Friday, November 6, 2015

Bohemian Wilkie Collins, inventor of the detective novel, dead of stroke at 65


Wilkie Collins, who invented the detective novel with The Woman in White and The Moonstone, led a bohemian life, dividing his time and his affections between women in two households, neither of whom he deigned to marry. Self-indulgent to an extreme degree, he was fond of pâté de foie gras, oysters, champagne by the pint, cigars, snuff, and laudanum, of which he could take in enough “to kill a ship's crew or company of soldiers.” It’s a wonder that he lived to be sixty-five, when he was felled by a paralytic stroke.

Collins was born January 8, 1824, in the Marylebone section of London to a prominent landscape painter, William Collins, and his wife, Harriet. He and his younger brother were home-schooled by their deeply religious evangelical mother, who enforced regular church attendance on the boys, much to Wilkie’s annoyance. At sixteen he was apprenticed to a tea-merchant, a job he hated, but stayed there for five years while also writing and publishing a few stories. He then began the study of law at Lincoln’s Inn, at the insistence of his father, and was called to the bar in 1851.

By this time, he was gaining some traction as a writer, so he never actually practiced law, devoting himself instead to his fiction and to hanging out with literary friends, especially his pal Charles Dickens.  Collins’ brother, Charles, married one of Dickens’ daughters. Except for the fact they did not meet until eight years after Dickens wrote A Christmas Carol, the curmudgeonly Collins might well have been the model for Ebenezer Scrooge. In various letters, Collins expressed a sour view of the Christmas holidays: he refers to “filthy Christmas festivities… when the Plague of Plum pudding extends its ravages from end to end of the land, and lays the national digestion prostrate at the feet of Christmas.” And in another burst of Scrooge-like spleen: “the most hateful of all English seasons (to me), the season of Cant and Christmas”  

In 1859 Collins published his first major success, The Woman in White, an eerie mystery novel.  This was followed by such other well-received works as No Name, Armadale, and his crowning success, The Moonstone. These suspenseful works, which made pots of money, were serialized in magazines, giving rise to Collins’ favorite expression: “Make ‘em laugh, make ‘em cry, make ‘em wait.”

In 1858 Collins moved in with a neighbor named Caroline Graves and her daughter. Although they never married, they lived as man and wife for more than thirty years, except for a brief two-year period when Caroline married someone else, but then decided she would move back in with Collins.  Collins, meanwhile, struck up a relationship with another woman named Martha Rudd, whom he installed in a nearby house and with whom he had three children. When he was with her, he called himself William Dawson, and she and the children took the name Dawson as well.

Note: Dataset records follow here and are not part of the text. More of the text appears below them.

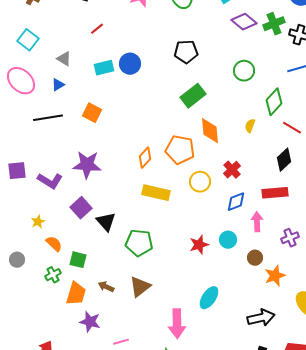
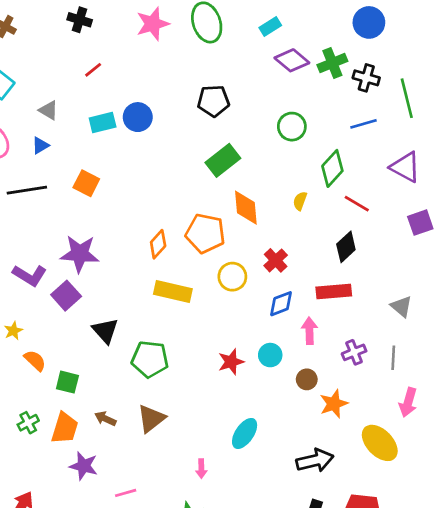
purple square: (81, 208) -> (66, 296), moved
green cross: (53, 275) -> (28, 423), moved
pink arrow: (177, 324) -> (201, 469), size x0.5

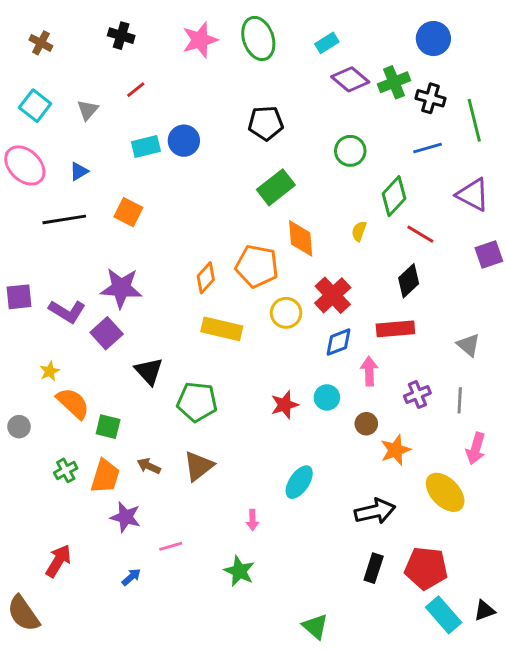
gray triangle: (48, 110) -> (88, 110), moved, turned 40
red cross: (276, 260) -> (333, 295), size x1.4
orange semicircle: (35, 360) -> (73, 403), size x1.4

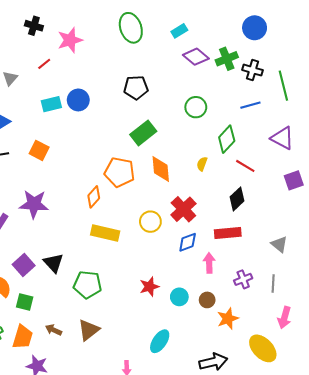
pink star: (200, 40) -> (70, 40), moved
orange pentagon: (257, 266) -> (119, 172), moved
purple square: (107, 333) -> (24, 265), moved
cyan circle: (327, 397) -> (179, 297), moved

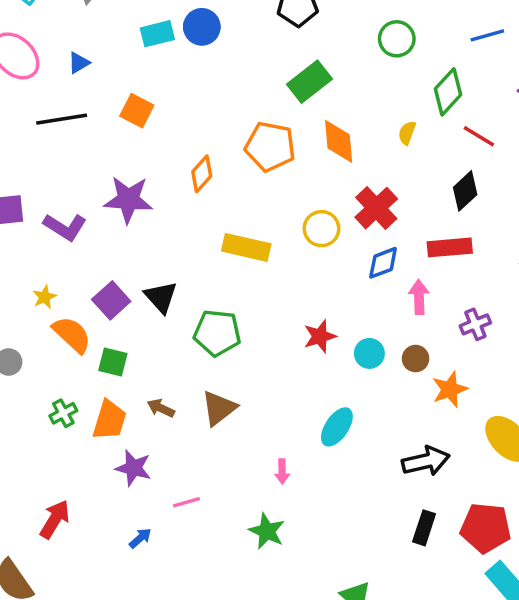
orange diamond: (94, 197) -> (202, 174), moved

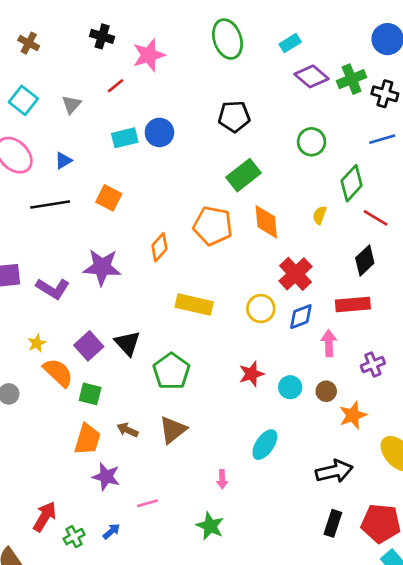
yellow circle: (321, 229) -> (261, 309), moved
green pentagon: (217, 333) -> (171, 371), turned 30
green cross: (63, 413) -> (74, 537), moved

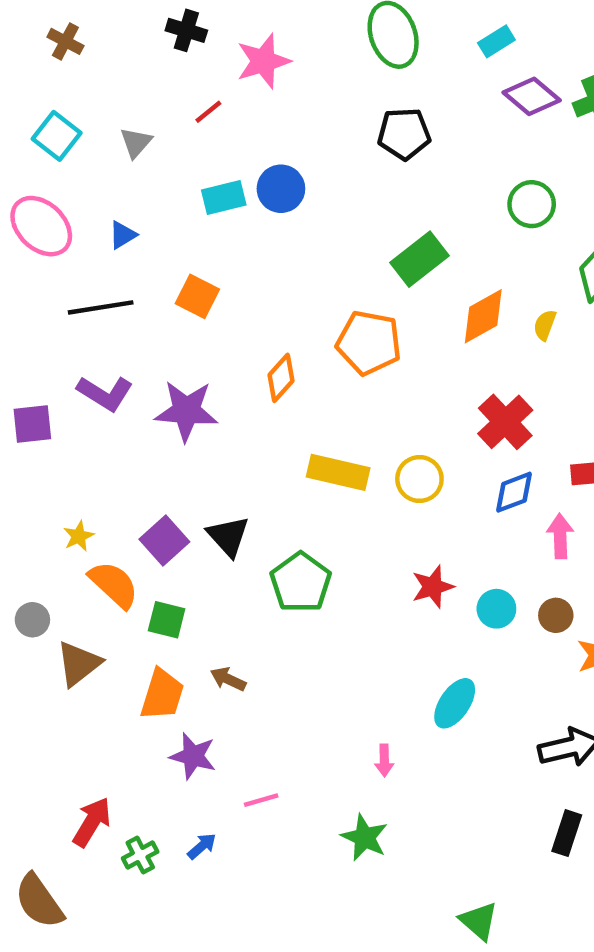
black pentagon: (234, 116) -> (404, 134), moved
orange diamond: (266, 222) -> (483, 316), moved, turned 66
purple L-shape: (53, 289) -> (105, 393), moved
yellow circle: (261, 309) -> (419, 479), moved
brown triangle: (173, 430) -> (79, 664), moved

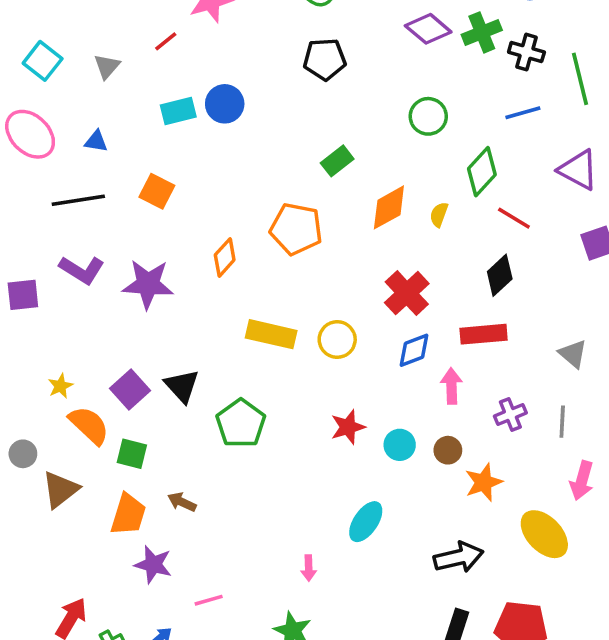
blue triangle: (123, 235) -> (96, 141), turned 40
green rectangle: (419, 259) -> (337, 161), size x0.7

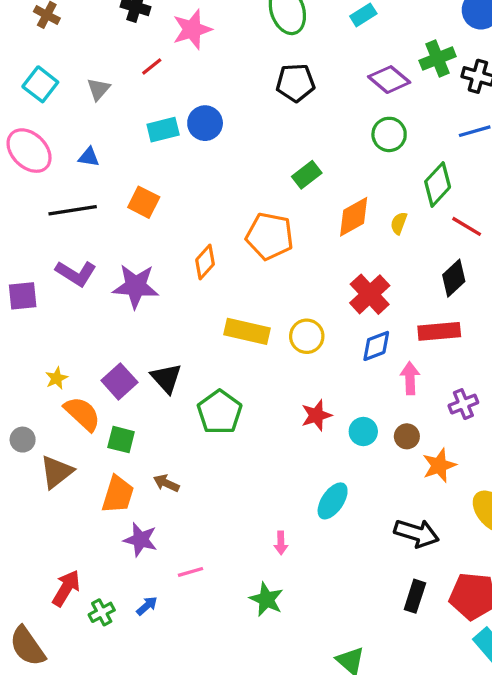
purple diamond: (428, 29) -> (389, 80), moved
black arrow: (459, 557) -> (417, 533), turned 30

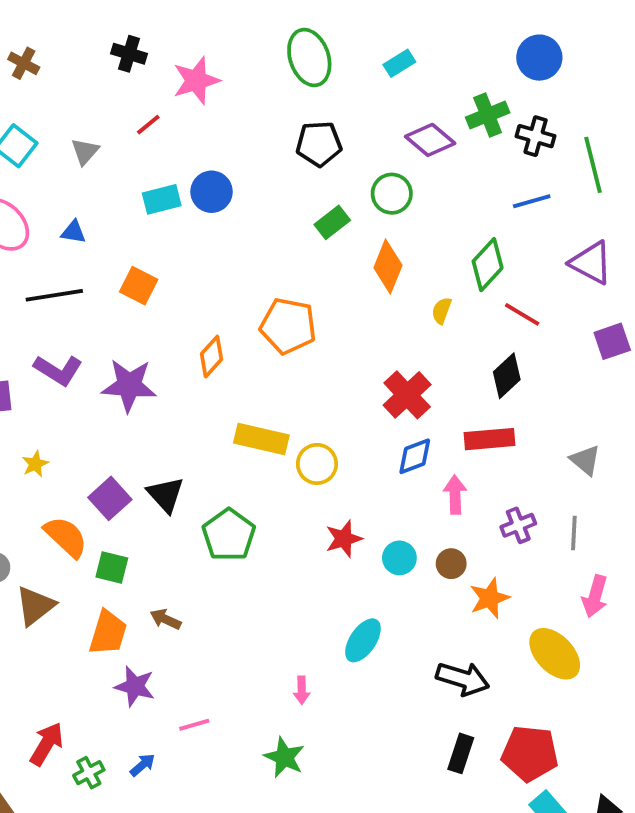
green circle: (389, 134) -> (392, 194), moved
green rectangle: (307, 175) -> (332, 222), moved
orange diamond: (354, 217) -> (388, 266), moved, turned -39
yellow circle: (307, 336) -> (317, 464), moved
yellow star: (56, 378) -> (35, 464), moved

Not surprisingly, given his diet and penchant for tobacco, alcohol, and drugs, Collins’ health began to deteriorate in the 1850s as he suffered constantly from what he called “rheumatic gout” and “neuralgia,” as well as failing eyesight.  He turned for relief to a variety of so-called cures: Turkish and electric baths, health spas, hypnotism, quinine, and, finally, opium in the form of laudanum in increasingly large quantities.

 Collins wavered between belief in the God of his evangelical upbringing and his later, doubt-ridden free-thinking. As for an afterlife, his friend Wybert Reeve wrote this about him after the death of his brother: “The death seemed to have made a strong impression on him, and led him to speak of a future state of existence, in which he had little belief. He was a Materialist, and urged that death meant a sleep of eternity; it was the natural end of all living things.” A few years before his own death, Collins mused as follows: “Are there not moments—if we dare to confess the truth—when poor humanity loses its hold on the consolations of religion and the hope of immortality, and feels the cruelty of creation that bids us live, on the condition that we die, and leads the first warm beginnings of love, with merciless certainty, to the cold conclusion of the grave?”

By the time he was in his late fifties, Collins’ health was a serious concern. Heart problems made him short of breath, and he began to take amyl nitrate and hypo-phosphate. In the last year of his life, he was thrown from a cab in a collision, and his injuries led to bronchitis, and on June 30 a stroke that left him partially paralyzed. He lingered almost three months, growing steadily worse. Urged by a friend to go to the country for a more healthful environment, he declined, saying he was “too much of a cockney” to leave London. He died on September 23 in his home on Wimpole Street, at the age of sixty-five.
In his will (in which he left each of his “wives” the sum of £200—about £24,000 today), he expressed the wish to be buried in the cemetery at Kensal Green “and that over my grave there may be placed a plain stone cross and no other monument and that there shall be placed on such stone cross the inscription which my executors will find written and placed in the same envelope occupied by this my will and I desire that nothing shall be inscribed upon the said cross except the inscription which I have  herein before directed.” That inscription reads simply: “In memory of Wilkie Collins, author of ‘The Woman In White’ and other works of fiction.”